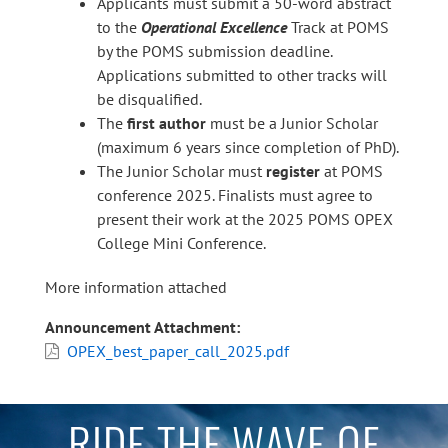
Applicants must submit a 50-word abstract
to the
Operational Excellence
Track at POMS
by the POMS submission deadline.
Applications submitted to other tracks will
be disqualified.
The
first author
must be a Junior Scholar
(maximum 6 years since completion of PhD).
The Junior Scholar must
register
at POMS
conference 2025. Finalists must agree to
present their work at the 2025 POMS OPEX
College Mini Conference.
More information attached
Announcement Attachment
OPEX_best_paper_call_2025.pdf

····················

Exercise aim:
Show all lines from the listing above in which "must" appears.

Solved problem:
Applicants must submit a 50-word abstract
must be a Junior Scholar
The Junior Scholar must
conference 2025. Finalists must agree to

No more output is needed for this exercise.